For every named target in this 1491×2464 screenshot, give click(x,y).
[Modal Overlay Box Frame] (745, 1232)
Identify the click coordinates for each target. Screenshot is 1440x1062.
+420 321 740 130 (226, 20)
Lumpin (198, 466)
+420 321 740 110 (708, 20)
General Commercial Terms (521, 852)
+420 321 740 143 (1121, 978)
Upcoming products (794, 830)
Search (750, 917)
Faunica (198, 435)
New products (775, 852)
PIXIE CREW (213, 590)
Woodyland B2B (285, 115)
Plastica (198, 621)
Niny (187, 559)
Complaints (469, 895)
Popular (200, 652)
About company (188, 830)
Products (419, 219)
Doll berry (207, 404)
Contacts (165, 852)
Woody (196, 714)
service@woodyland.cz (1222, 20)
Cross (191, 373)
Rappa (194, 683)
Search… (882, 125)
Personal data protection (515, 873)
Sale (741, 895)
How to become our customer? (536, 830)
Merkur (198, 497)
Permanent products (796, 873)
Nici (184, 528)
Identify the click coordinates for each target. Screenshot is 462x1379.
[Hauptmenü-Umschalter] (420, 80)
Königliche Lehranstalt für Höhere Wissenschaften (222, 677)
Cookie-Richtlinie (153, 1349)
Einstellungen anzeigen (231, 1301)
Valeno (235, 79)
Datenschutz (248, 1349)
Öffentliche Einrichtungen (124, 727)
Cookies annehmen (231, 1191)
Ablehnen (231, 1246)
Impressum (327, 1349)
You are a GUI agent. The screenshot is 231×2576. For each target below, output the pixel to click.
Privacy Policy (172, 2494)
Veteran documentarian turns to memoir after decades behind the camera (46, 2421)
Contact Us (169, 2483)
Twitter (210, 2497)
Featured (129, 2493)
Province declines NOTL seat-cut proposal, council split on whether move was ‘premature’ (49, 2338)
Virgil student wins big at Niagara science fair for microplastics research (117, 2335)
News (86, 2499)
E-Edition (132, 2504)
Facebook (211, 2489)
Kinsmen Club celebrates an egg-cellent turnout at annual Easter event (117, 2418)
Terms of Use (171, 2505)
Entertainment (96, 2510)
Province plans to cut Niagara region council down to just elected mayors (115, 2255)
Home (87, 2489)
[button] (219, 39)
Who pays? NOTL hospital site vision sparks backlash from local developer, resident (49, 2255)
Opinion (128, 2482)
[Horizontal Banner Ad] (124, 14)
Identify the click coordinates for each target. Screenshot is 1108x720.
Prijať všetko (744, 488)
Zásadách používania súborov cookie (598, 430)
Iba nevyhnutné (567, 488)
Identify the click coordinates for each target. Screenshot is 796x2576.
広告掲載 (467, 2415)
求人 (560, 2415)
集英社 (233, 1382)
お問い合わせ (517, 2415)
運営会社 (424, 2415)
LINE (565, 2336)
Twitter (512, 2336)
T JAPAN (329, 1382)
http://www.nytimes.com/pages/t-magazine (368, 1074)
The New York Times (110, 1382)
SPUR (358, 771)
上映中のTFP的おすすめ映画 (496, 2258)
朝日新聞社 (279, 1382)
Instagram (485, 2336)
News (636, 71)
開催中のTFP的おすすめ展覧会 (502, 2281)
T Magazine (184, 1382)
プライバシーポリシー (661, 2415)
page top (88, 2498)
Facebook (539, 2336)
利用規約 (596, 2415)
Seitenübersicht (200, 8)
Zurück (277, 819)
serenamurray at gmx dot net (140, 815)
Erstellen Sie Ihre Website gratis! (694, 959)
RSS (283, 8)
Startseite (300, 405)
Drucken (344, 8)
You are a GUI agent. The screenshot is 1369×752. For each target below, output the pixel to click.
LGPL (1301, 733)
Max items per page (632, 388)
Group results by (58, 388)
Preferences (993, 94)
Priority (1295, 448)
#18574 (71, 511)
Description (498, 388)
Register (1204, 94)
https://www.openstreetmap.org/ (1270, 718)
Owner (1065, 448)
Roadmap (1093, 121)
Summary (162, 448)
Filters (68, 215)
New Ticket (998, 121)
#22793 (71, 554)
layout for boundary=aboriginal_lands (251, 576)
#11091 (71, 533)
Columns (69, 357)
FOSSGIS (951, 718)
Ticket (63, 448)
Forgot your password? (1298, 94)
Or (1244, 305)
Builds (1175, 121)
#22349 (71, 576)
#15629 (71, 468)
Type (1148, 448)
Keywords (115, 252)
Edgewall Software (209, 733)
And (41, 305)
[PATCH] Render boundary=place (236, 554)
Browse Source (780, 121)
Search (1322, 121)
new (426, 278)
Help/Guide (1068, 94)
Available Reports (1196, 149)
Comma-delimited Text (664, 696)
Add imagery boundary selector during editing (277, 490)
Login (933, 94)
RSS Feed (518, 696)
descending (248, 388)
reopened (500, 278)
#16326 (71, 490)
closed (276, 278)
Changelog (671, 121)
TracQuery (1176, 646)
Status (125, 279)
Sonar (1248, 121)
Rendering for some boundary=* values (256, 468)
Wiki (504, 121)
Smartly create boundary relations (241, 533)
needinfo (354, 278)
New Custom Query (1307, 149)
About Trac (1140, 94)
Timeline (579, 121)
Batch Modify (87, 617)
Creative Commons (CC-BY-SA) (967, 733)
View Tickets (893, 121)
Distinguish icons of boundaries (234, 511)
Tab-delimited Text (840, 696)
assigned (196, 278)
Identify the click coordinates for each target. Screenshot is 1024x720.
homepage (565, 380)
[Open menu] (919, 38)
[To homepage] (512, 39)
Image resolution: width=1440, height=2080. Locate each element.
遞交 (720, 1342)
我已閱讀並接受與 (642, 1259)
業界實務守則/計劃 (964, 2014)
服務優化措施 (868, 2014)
•••
The problem:
Go through the listing and copy all of it exactly.

Exercise result:
For every named target in this 1491×2464 screenshot, give click(x,y).
[Modal Overlay Box Frame] (745, 1232)
Identify the click coordinates for each target. Screenshot is 1440x1062.
+420 321 740 130 (226, 20)
Lumpin (198, 466)
+420 321 740 110 (708, 20)
General Commercial Terms (521, 852)
+420 321 740 143 (1121, 978)
Upcoming products (794, 830)
Search (750, 917)
Faunica (198, 435)
New products (775, 852)
PIXIE CREW (213, 590)
Woodyland B2B (285, 115)
Plastica (198, 621)
Niny (187, 559)
Complaints (469, 895)
Popular (200, 652)
About company (188, 830)
Products (419, 219)
Doll berry (207, 404)
Contacts (165, 852)
Woody (196, 714)
service@woodyland.cz (1222, 20)
Cross (191, 373)
Rappa (194, 683)
Search… (882, 125)
Personal data protection (515, 873)
Sale (741, 895)
How to become our customer? (536, 830)
Merkur (198, 497)
Permanent products (796, 873)
Nici (184, 528)
Identify the click coordinates for each target. Screenshot is 462x1379.
[Hauptmenü-Umschalter] (420, 80)
Königliche Lehranstalt für Höhere Wissenschaften (222, 677)
Cookie-Richtlinie (153, 1349)
Einstellungen anzeigen (231, 1301)
Valeno (235, 79)
Datenschutz (248, 1349)
Öffentliche Einrichtungen (124, 727)
Cookies annehmen (231, 1191)
Ablehnen (231, 1246)
Impressum (327, 1349)
You are a GUI agent. The screenshot is 231×2576. For each target below, output the pixel to click.
Privacy Policy (172, 2494)
Veteran documentarian turns to memoir after decades behind the camera (46, 2421)
Contact Us (169, 2483)
Twitter (210, 2497)
Featured (129, 2493)
Province declines NOTL seat-cut proposal, council split on whether move was ‘premature’ (49, 2338)
Virgil student wins big at Niagara science fair for microplastics research (117, 2335)
News (86, 2499)
E-Edition (132, 2504)
Facebook (211, 2489)
Kinsmen Club celebrates an egg-cellent turnout at annual Easter event (117, 2418)
Terms of Use (171, 2505)
Entertainment (96, 2510)
Province plans to cut Niagara region council down to just elected mayors (115, 2255)
Home (87, 2489)
[button] (219, 39)
Who pays? NOTL hospital site vision sparks backlash from local developer, resident (49, 2255)
Opinion (128, 2482)
[Horizontal Banner Ad] (124, 14)
Identify the click coordinates for each target. Screenshot is 1108x720.
Prijať všetko (744, 488)
Zásadách používania súborov cookie (598, 430)
Iba nevyhnutné (567, 488)
Identify the click coordinates for each target. Screenshot is 796x2576.
広告掲載 (467, 2415)
求人 (560, 2415)
集英社 (233, 1382)
お問い合わせ (517, 2415)
運営会社 (424, 2415)
LINE (565, 2336)
Twitter (512, 2336)
T JAPAN (329, 1382)
http://www.nytimes.com/pages/t-magazine (368, 1074)
The New York Times (110, 1382)
SPUR (358, 771)
上映中のTFP的おすすめ映画 (496, 2258)
朝日新聞社 (279, 1382)
Instagram (485, 2336)
News (636, 71)
開催中のTFP的おすすめ展覧会 (502, 2281)
T Magazine (184, 1382)
プライバシーポリシー (661, 2415)
page top (88, 2498)
Facebook (539, 2336)
利用規約 (596, 2415)
Seitenübersicht (200, 8)
Zurück (277, 819)
serenamurray at gmx dot net (140, 815)
Erstellen Sie Ihre Website gratis! (694, 959)
RSS (283, 8)
Startseite (300, 405)
Drucken (344, 8)
You are a GUI agent. The screenshot is 1369×752. For each target below, output the pixel to click.
LGPL (1301, 733)
Max items per page (632, 388)
Group results by (58, 388)
Preferences (993, 94)
Priority (1295, 448)
#18574 (71, 511)
Description (498, 388)
Register (1204, 94)
https://www.openstreetmap.org/ (1270, 718)
Owner (1065, 448)
Roadmap (1093, 121)
Summary (162, 448)
Filters (68, 215)
New Ticket (998, 121)
#22793 (71, 554)
layout for boundary=aboriginal_lands (251, 576)
#11091 (71, 533)
Columns (69, 357)
FOSSGIS (951, 718)
Ticket (63, 448)
Forgot your password? (1298, 94)
Or (1244, 305)
Builds (1175, 121)
#22349 (71, 576)
#15629 (71, 468)
Type (1148, 448)
Keywords (115, 252)
Edgewall Software (209, 733)
And (41, 305)
[PATCH] Render boundary=place (236, 554)
Browse Source (780, 121)
Search (1322, 121)
new (426, 278)
Help/Guide (1068, 94)
Available Reports (1196, 149)
Comma-delimited Text (664, 696)
Add imagery boundary selector during editing (277, 490)
Login (933, 94)
RSS Feed (518, 696)
descending (248, 388)
reopened (500, 278)
#16326 (71, 490)
closed (276, 278)
Changelog (671, 121)
TracQuery (1176, 646)
Status (125, 279)
Sonar (1248, 121)
Rendering for some boundary=* values (256, 468)
Wiki (504, 121)
Smartly create boundary relations (241, 533)
needinfo (354, 278)
New Custom Query (1307, 149)
About Trac (1140, 94)
Timeline (579, 121)
Batch Modify (87, 617)
Creative Commons (CC-BY-SA) (967, 733)
View Tickets (893, 121)
Distinguish icons of boundaries (234, 511)
Tab-delimited Text (840, 696)
assigned (196, 278)
Identify the click coordinates for each target. Screenshot is 1024x720.
homepage (565, 380)
[Open menu] (919, 38)
[To homepage] (512, 39)
Image resolution: width=1440, height=2080. Locate each element.
遞交 (720, 1342)
我已閱讀並接受與 (642, 1259)
業界實務守則/計劃 (964, 2014)
服務優化措施 (868, 2014)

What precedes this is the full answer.